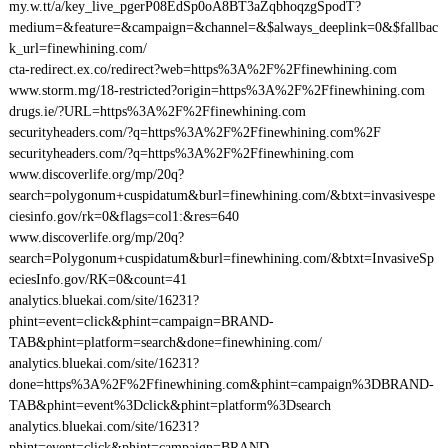
my.w.tt/a/key_live_pgerP08EdSp0oA8BT3aZqbhoqzgSpodT?
medium=&feature=&campaign=&channel=&$always_deeplink=0&$fallbac
k_url=finewhining.com/
cta-redirect.ex.co/redirect?web=https%3A%2F%2Ffinewhining.com
www.storm.mg/18-restricted?origin=https%3A%2F%2Ffinewhining.com
drugs.ie/?URL=https%3A%2F%2Ffinewhining.com
securityheaders.com/?q=https%3A%2F%2Ffinewhining.com%2F
securityheaders.com/?q=https%3A%2F%2Ffinewhining.com
www.discoverlife.org/mp/20q?
search=polygonum+cuspidatum&burl=finewhining.com/&btxt=invasivespe
ciesinfo.gov/rk=0&flags=col1:&res=640
www.discoverlife.org/mp/20q?
search=Polygonum+cuspidatum&burl=finewhining.com/&btxt=InvasiveSp
eciesInfo.gov/RK=0&count=41
analytics.bluekai.com/site/16231?
phint=event=click&phint=campaign=BRAND-
TAB&phint=platform=search&done=finewhining.com/
analytics.bluekai.com/site/16231?
done=https%3A%2F%2Ffinewhining.com&phint=campaign%3DBRAND-
TAB&phint=event%3Dclick&phint=platform%3Dsearch
analytics.bluekai.com/site/16231?
phint=event=click&phint=campaign=BRAND-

============

> **Work order**:
Copy out the line containing "eciesInfo.gov/RK=0&count=41", then every line after it through the end of the listing, exactly and with nothing else.

> **Reply**:
eciesInfo.gov/RK=0&count=41
analytics.bluekai.com/site/16231?
phint=event=click&phint=campaign=BRAND-
TAB&phint=platform=search&done=finewhining.com/
analytics.bluekai.com/site/16231?
done=https%3A%2F%2Ffinewhining.com&phint=campaign%3DBRAND-
TAB&phint=event%3Dclick&phint=platform%3Dsearch
analytics.bluekai.com/site/16231?
phint=event=click&phint=campaign=BRAND-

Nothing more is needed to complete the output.